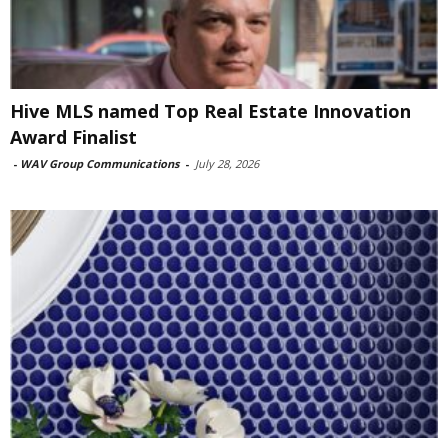
Hive MLS named Top Real Estate Innovation
Award Finalist
-
WAV Group Communications
-
July 28, 2026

+++

WHAT YOU SHOULD DO » What is needed is a verbatim transcription of the records, minus the pictures.

RESULT FOR THIS TASK »
Hive MLS named Top Real Estate Innovation
Award Finalist
-
WAV Group Communications
-
July 28, 2026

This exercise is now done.